Le Monde est une île


Le monde est une île.

La première fois que tu m'as dit ça, je n'étais pas sûre de t'avoir bien entendu. Je me souviens avoir froncé les sourcils et t'avoir demandé de répéter. C'était notre premier rendez-vous, nous marchions dans la rue, à la vitesse d'escargots, sans destination ni horaire, juste à discuter, divaguer, à apprendre à nous connaître.

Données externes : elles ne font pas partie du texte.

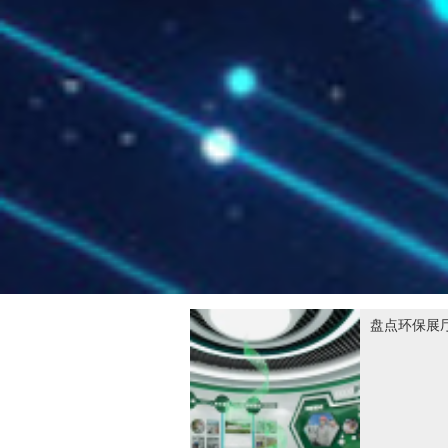
盘点环保展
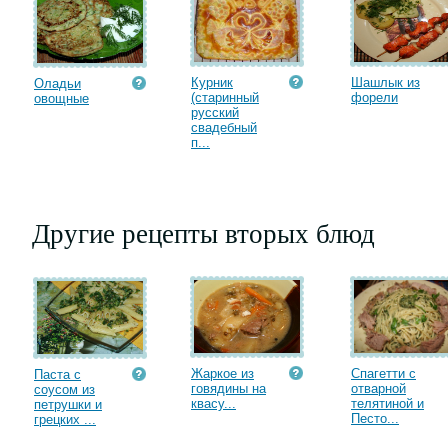
Курник
Шашлык из
Оладьи
(старинный
форели
овощные
русский
свадебный
п...
Другие рецепты вторых блюд
Жаркое из
Спагетти с
Паста с
говядины на
отварной
соусом из
квасу...
телятиной и
петрушки и
Песто...
грецких ...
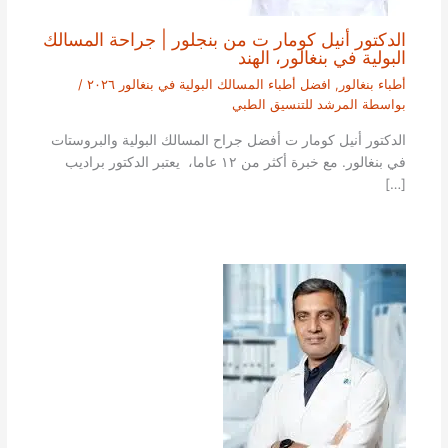
الدكتور أنيل كومار ت من بنجلور | جراحة المسالك
البولية في بنغالور، الهند
أطباء بنغالور
,
افضل أطباء المسالك البولية في بنغالور ٢٠٢٦
/
بواسطة
المرشد للتنسيق الطبي
الدكتور أنيل كومار ت أفضل جراح المسالك البولية والبروستات
في بنغالور. مع خبرة أكثر من ١٢ عاما، يعتبر الدكتور براديب
[…]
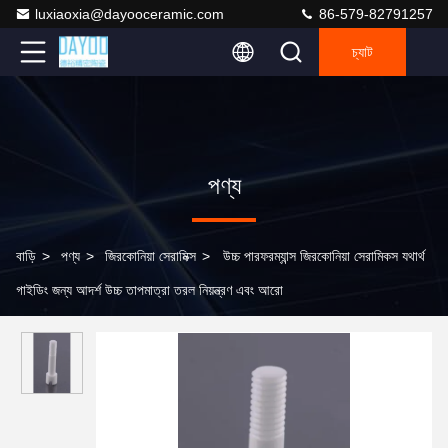
luxiaoxia@dayooceramic.com
86-579-82791257
চ্যাট
পণ্য
বাড়ি
>
পণ্য
>
জিরকোনিয়া সেরামিক্স
>
উচ্চ পারফরম্যান্স জিরকোনিয়া সেরামিকস যথার্থ
গাইডিং জন্য আদর্শ উচ্চ তাপমাত্রা তরল নিয়ন্ত্রণ এবং আরো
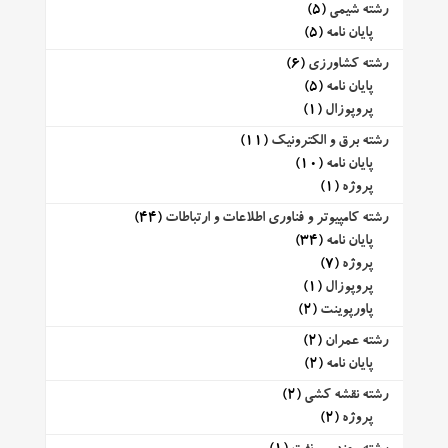
رشته شیمی
(5)
پایان نامه
(5)
رشته کشاورزی
(6)
پایان نامه
(5)
پروپوزال
(1)
رشته برق و الکترونیک
(11)
پایان نامه
(10)
پروژه
(1)
رشته کامپیوتر و فناوری اطلاعات و ارتباطات
(44)
پایان نامه
(34)
پروژه
(7)
پروپوزال
(1)
پاورپوینت
(2)
رشته عمران
(2)
پایان نامه
(2)
رشته نقشه کشی
(2)
پروژه
(2)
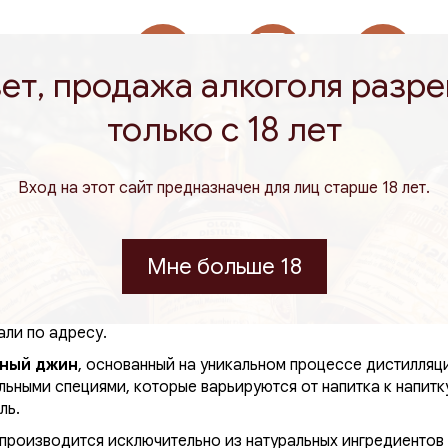
ет, продажа алкоголя разр
Продукция
Лицензия
Кошерно для
только с 18 лет
Израиля
Министерства
Песаха и
здравоохранения
круглый год
Вход на этот сайт предназначен для лиц старше 18 лет.
аказа | OLGAR Distillery
Мне больше 18
напитков в мире, но когда речь идет об израильском бутик
 совершенно другой опыт. Если вы ищете, где
купить коше
али по адресу.
нный джин
, основанный на уникальном процессе дистилляц
льными специями, которые варьируются от напитка к напитк
ль.
производится исключительно из натуральных ингредиентов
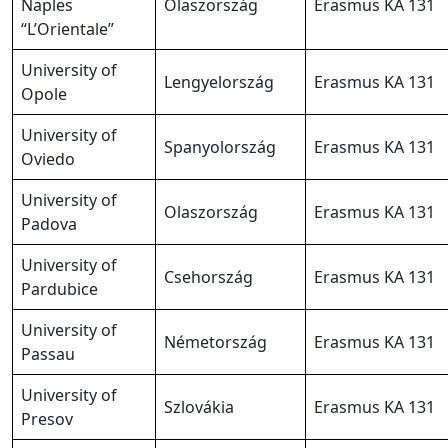
Naples
Olaszország
Erasmus KA 131
“L’Orientale”
University of
Lengyelország
Erasmus KA 131
Opole
University of
Spanyolország
Erasmus KA 131
Oviedo
University of
Olaszország
Erasmus KA 131
Padova
University of
Csehország
Erasmus KA 131
Pardubice
University of
Németország
Erasmus KA 131
Passau
University of
Szlovákia
Erasmus KA 131
Presov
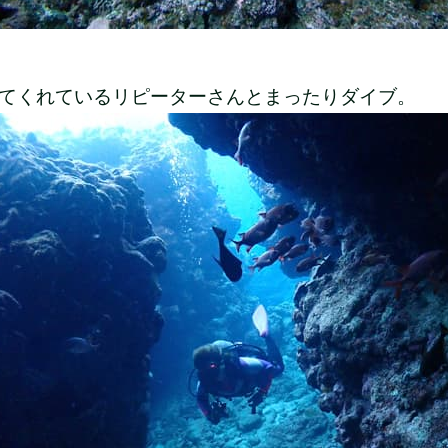
てくれているリピーターさんとまったりダイブ。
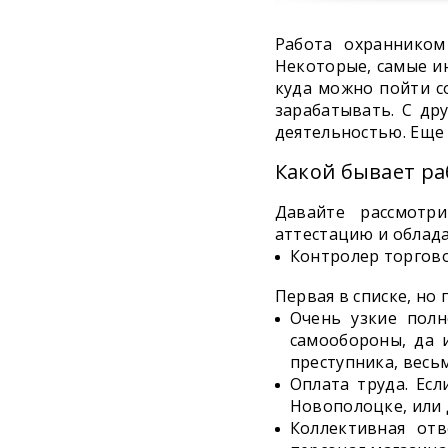
Работа охранником
Некоторые, самые ин
куда можно пойти с
зарабатывать. С др
деятельностью. Еще 
Какой бывает ра
Давайте рассмотр
аттестацию и облад
Контролер торгово
Первая в списке, но 
Очень узкие полн
самообороны, да 
преступника, весь
Оплата труда. Ес
Новополоцке, или 
Коллективная от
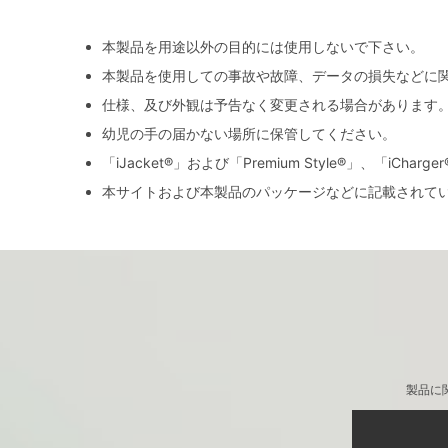
本製品を用途以外の目的には使用しないで下さい。
本製品を使用しての事故や故障、データの損失などに
仕様、及び外観は予告なく変更される場合があります
幼児の手の届かない場所に保管してください。
「iJacket®」および「Premium Style®」、「iCh
本サイトおよび本製品のパッケージなどに記載されて
製品に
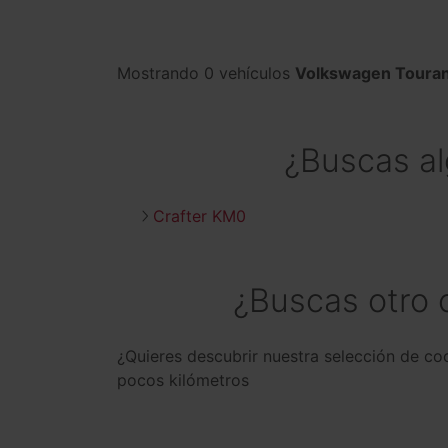
Mostrando 0 vehículos
Volkswagen Touran
¿Buscas a
Crafter KM0
¿Buscas otro
¿Quieres descubrir nuestra selección de c
pocos kilómetros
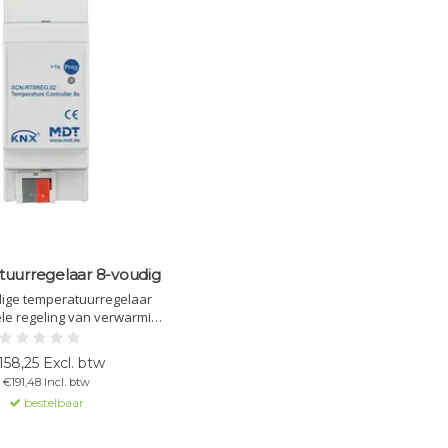
uurregelaar 8-voudig
ige temperatuurregelaar
ele regeling van verwarming
et instelbare modi zoals PI,
ps en PWM. Ondersteunt
158,25 Excl. btw
ht en vorstbescherming,
€191,48 Incl. btw
eïntegreerde buskoppeling.
bestelbaar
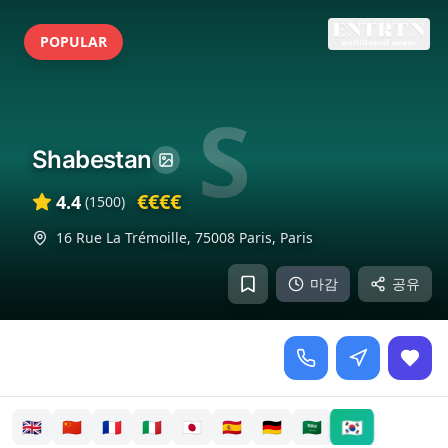
POPULAR
S
Shabestan
€€€€
4.4
(
1500
)
16 Rue La Trémoille, 75008 Paris
,
Paris
마감
공유
🇰🇷
🇬🇧
🇨🇳
🇫🇷
🇮🇹
🇯🇵
🇪🇸
🇩🇪
🇸🇦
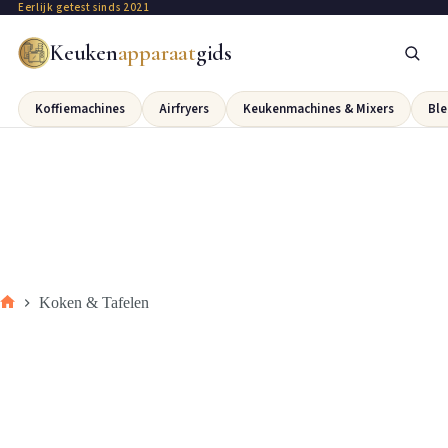
Eerlijk getest sinds 2021
Keuken
apparaat
gids
Koffiemachines
Airfryers
Keukenmachines & Mixers
Ble
Koken & Tafelen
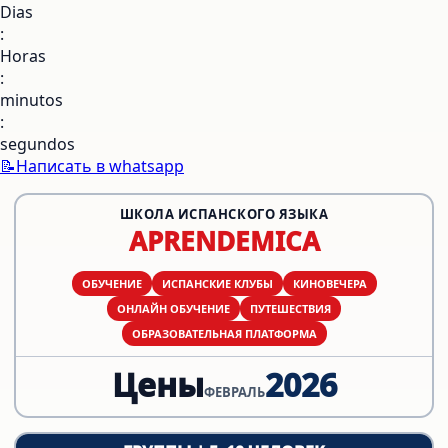
Dias
:
Horas
:
minutos
:
segundos
📝Написать в whatsapp
ШКОЛА ИСПАНСКОГО ЯЗЫКА
APRENDEMICA
ОБУЧЕНИЕ
ИСПАНСКИЕ КЛУБЫ
КИНОВЕЧЕРА
ОНЛАЙН ОБУЧЕНИЕ
ПУТЕШЕСТВИЯ
ОБРАЗОВАТЕЛЬНАЯ ПЛАТФОРМА
Цены
2026
ФЕВРАЛЬ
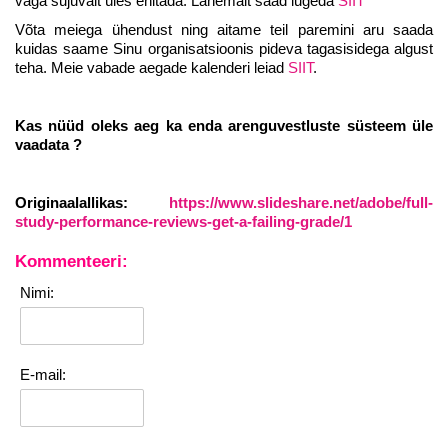
väga sujuvalt üles ehitada. Lähemalt saad lugeda
SIIT
Võta meiega ühendust ning aitame teil paremini aru saada
kuidas saame Sinu organisatsioonis pideva tagasisidega algust
teha. Meie vabade aegade kalenderi leiad
SIIT
.
Kas nüüd oleks aeg ka enda arenguvestluste süsteem üle
vaadata ?
Originaalallikas:
https://www.slideshare.net/adobe/full-
study-performance-reviews-get-a-failing-grade/1
Kommenteeri:
Nimi:
E-mail:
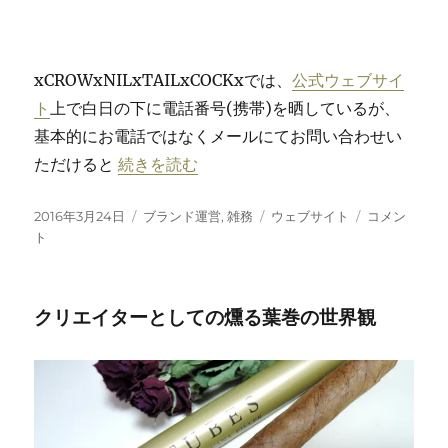
xCROWxNILxTAILxCOCKxでは、
公式ウェブサイ
ト
上で白日の下に電話番号(携帯)を晒しているが、
基本的にお電話ではなくメールにてお問い合わせい
“xCROWxNILxTAILxCOCKxへのお問
ただけると
続きを読む
投
カ
タ
xCROWxNIL
2016年3月24日
ブランド運営
,
雑務
ウェブサイト
コメン
稿
テ
グ
へ
ト
日:
ゴ
の
リ
お
ー
問
クリエイターとしての燻る葉巻の世界観
い
合
わ
せ
に
関
す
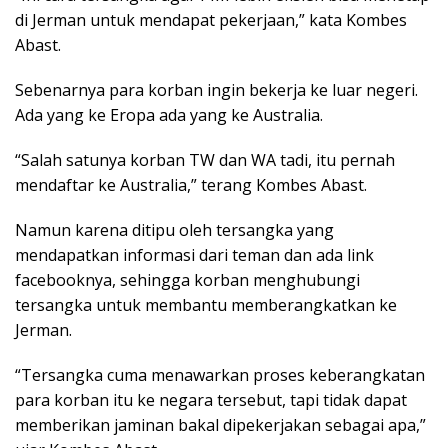
di Jerman untuk mendapat pekerjaan,” kata Kombes
Abast.
Sebenarnya para korban ingin bekerja ke luar negeri.
Ada yang ke Eropa ada yang ke Australia.
“Salah satunya korban TW dan WA tadi, itu pernah
mendaftar ke Australia,” terang Kombes Abast.
Namun karena ditipu oleh tersangka yang
mendapatkan informasi dari teman dan ada link
facebooknya, sehingga korban menghubungi
tersangka untuk membantu memberangkatkan ke
Jerman.
“Tersangka cuma menawarkan proses keberangkatan
para korban itu ke negara tersebut, tapi tidak dapat
memberikan jaminan bakal dipekerjakan sebagai apa,”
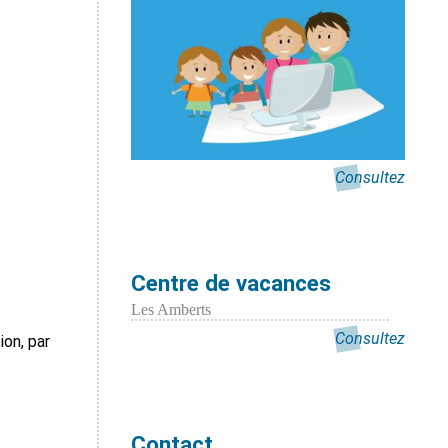
Consultez
Centre de vacances
Les Amberts
Consultez
ion, par
Contact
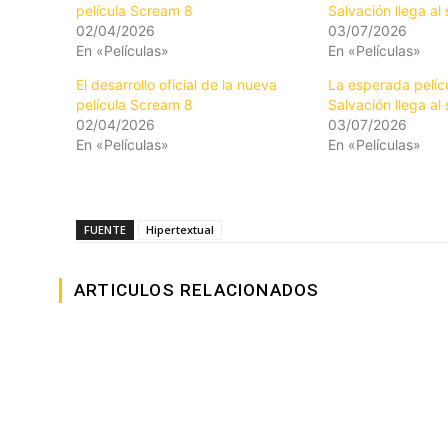
película Scream 8
Salvación llega al
02/04/2026
03/07/2026
En «Películas»
En «Películas»
El desarrollo oficial de la nueva
La esperada pelíc
película Scream 8
Salvación llega al
02/04/2026
03/07/2026
En «Películas»
En «Películas»
FUENTE
Hipertextual
ARTICULOS RELACIONADOS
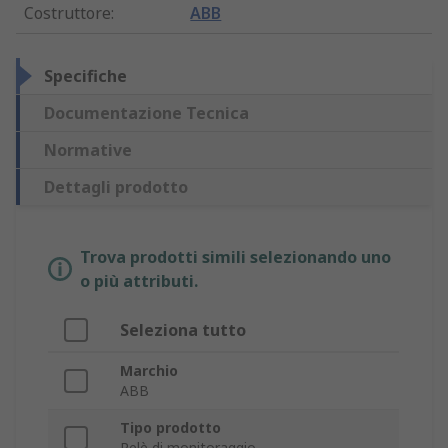
Costruttore
:
ABB
Specifiche
Documentazione Tecnica
Normative
Dettagli prodotto
Trova prodotti simili selezionando uno
o più attributi.
Seleziona tutto
Marchio
ABB
Tipo prodotto
Relè di monitoraggio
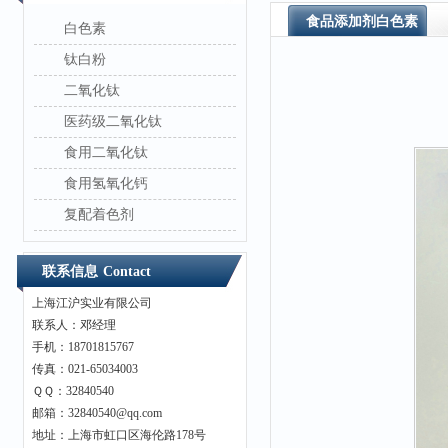
食品添加剂白色素
白色素
钛白粉
二氧化钛
医药级二氧化钛
食用二氧化钛
食用氢氧化钙
复配着色剂
联系信息
Contact
上海江沪实业有限公司
联系人：邓经理
手机：18701815767
传真：021-65034003
ＱＱ：32840540
邮箱：32840540@qq.com
地址：上海市虹口区海伦路178号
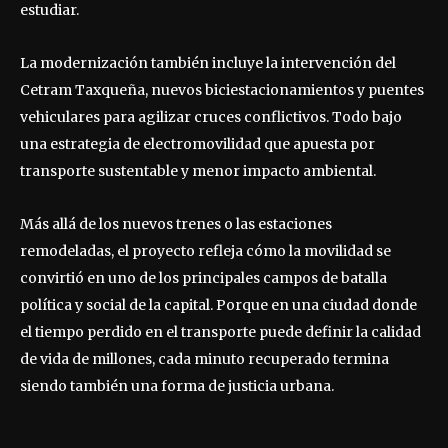
estudiar.
La modernización también incluye la intervención del
Cetram Taxqueña, nuevos biciestacionamientos y puentes
vehiculares para agilizar cruces conflictivos. Todo bajo
una estrategia de electromovilidad que apuesta por
transporte sustentable y menor impacto ambiental.
Más allá de los nuevos trenes o las estaciones
remodeladas, el proyecto refleja cómo la movilidad se
convirtió en uno de los principales campos de batalla
política y social de la capital. Porque en una ciudad donde
el tiempo perdido en el transporte puede definir la calidad
de vida de millones, cada minuto recuperado termina
siendo también una forma de justicia urbana.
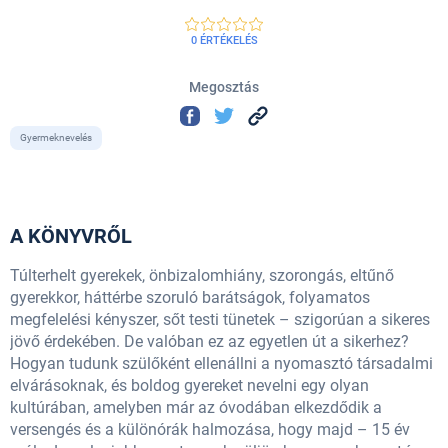
0 ÉRTÉKELÉS
Megosztás
Gyermeknevelés
A KÖNYVRŐL
Túlterhelt gyerekek, önbizalomhiány, szorongás, eltűnő
gyerekkor, háttérbe szoruló barátságok, folyamatos
megfelelési kényszer, sőt testi tünetek – szigorúan a sikeres
jövő érdekében. De valóban ez az egyetlen út a sikerhez?
Hogyan tudunk szülőként ellenállni a nyomasztó társadalmi
elvárásoknak, és boldog gyereket nevelni egy olyan
kultúrában, amelyben már az óvodában elkezdődik a
versengés és a különórák halmozása, hogy majd – 15 év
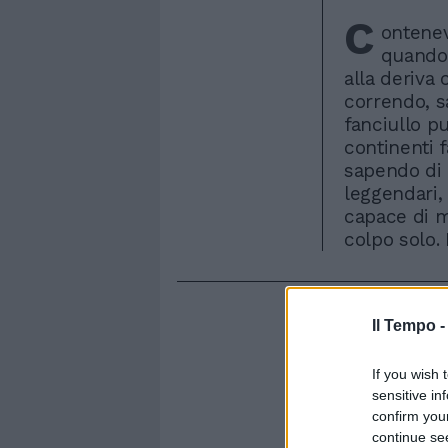
C
ontenev
quando 
alla deriva
correndo, s
fanciullo pu
continenti f
sapendo di 
leggendari,
capace di m
colpo solo. 
Il Tempo 
If you wish 
sensitive in
confirm you
continue se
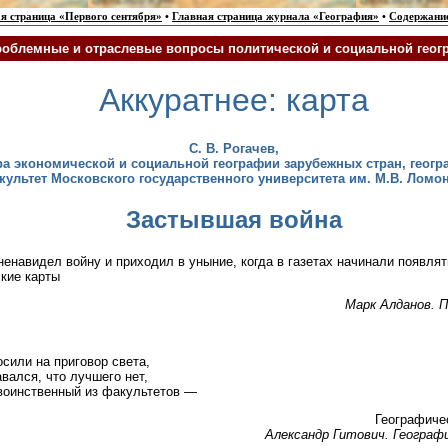
я страница «Первого сентября»
•
Главная страница журнала «География»
•
Содержани
облемные и отраслевые вопросы политической и социальной геог
Аккуратнее: карта
С. В.
Рогачев
,
а экономической и социальной географии зарубежных стран, геог
культет Московского государственного университета им. М.В. Ломо
Застывшая война
енавидел войну и приходил в уныние, когда в газетах начинали появля
кие карты
Марк Алданов. 
сили на приговор света,
авался, что лучшего нет,
воинственный из факультетов —
Географиче
Александр Гитович. Географи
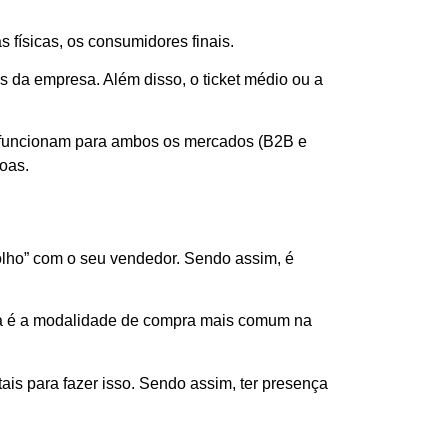
físicas, os consumidores finais.
 da empresa. Além disso, o ticket médio ou a
as funcionam para ambos os mercados (B2B e
oas.
olho” com o seu vendedor. Sendo assim, é
essa é a modalidade de compra mais comum na
is para fazer isso. Sendo assim, ter presença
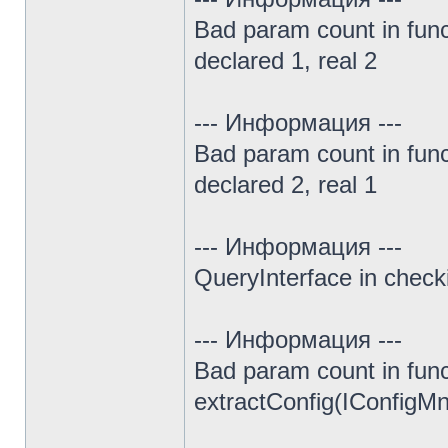
Bad param count in fun
declared 1, real 2
--- Информация ---
Bad param count in fun
declared 2, real 1
--- Информация ---
QueryInterface in chec
--- Информация ---
Bad param count in func
extractConfig(IConfigMng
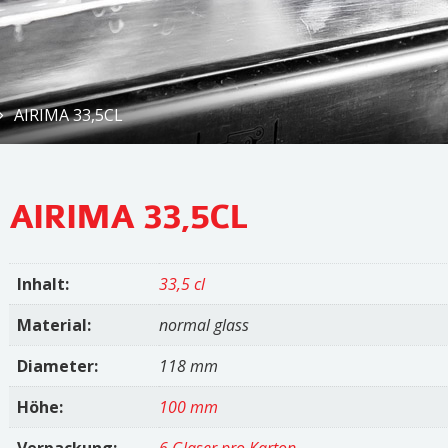
AIRIMA 33,5CL
AIRIMA 33,5CL
Inhalt:
33,5 cl
Material:
normal glass
Diameter:
118 mm
Höhe:
100 mm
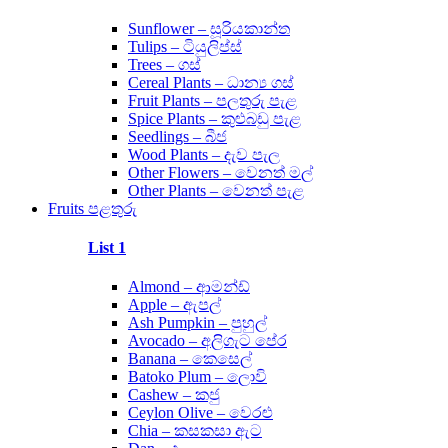
Sunflower – සූරියකාන්ත
Tulips – ටියුලිප්ස්
Trees – ගස්
Cereal Plants – ධාන්‍ය ගස්
Fruit Plants – පලතුරු පැළ
Spice Plants – කුළුබඩු පැළ
Seedlings – බීජ
Wood Plants – දැව පැල
Other Flowers – වෙනත් මල්
Other Plants – වෙනත් පැළ
Fruits පළතුරු
List 1
Almond – ආමන්ඩ්
Apple – ඇපල්
Ash Pumpkin – පුහුල්
Avocado – අලිගැට පේර
Banana – කෙසෙල්
Batoko Plum – ලොවි
Cashew – කජු
Ceylon Olive – වෙරළු
Chia – කසකසා ඇට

Tu aurais pu laisser tomber à ce moment-là. Tu aurais pu saisir la perche qui n'en était pas une et retirer ce que tu venais de dire, de peur de passer pour un imbécile dès le début, ou à l'inverse parce que tu ne savais pas encore si moi j'en valais la peine.

Mais tu as insisté. Le monde est une île.

Alors j'ai souri, parce que je me suis doutée que c'était une théorie que tu avais dû mettre un certain temps à échafauder, et que je n'avais donc pas le droit de me moquer. J'étais également flattée que tu la partages avec moi, surtout alors que je ne la comprenais pas. Bon, d'accord, j'ai surtout souri pour que tu ne voies pas que je ne comprenais pas, même en sachant pertinemment que ça n'allait pas fonctionner.
Pour être honnête, j'avais beau savoir que ce n'était pas à prendre au sens littéral, je ne pouvais pas m'empêcher de penser à la définition d'une île qu'on peut trouver dans un dictionnaire, celle qu'on apprend en cours de géographie au collège. Une île, c'est une étendue de terre entourée de mer. Et j'avais cette image d'un planisphère, avec tous les continents, séparés, entourés d'océans, et je ne pouvais pas faire rentrer cette image dans la définition. Je me demande si tu as remarqué que je n'avais pas compris à ce point.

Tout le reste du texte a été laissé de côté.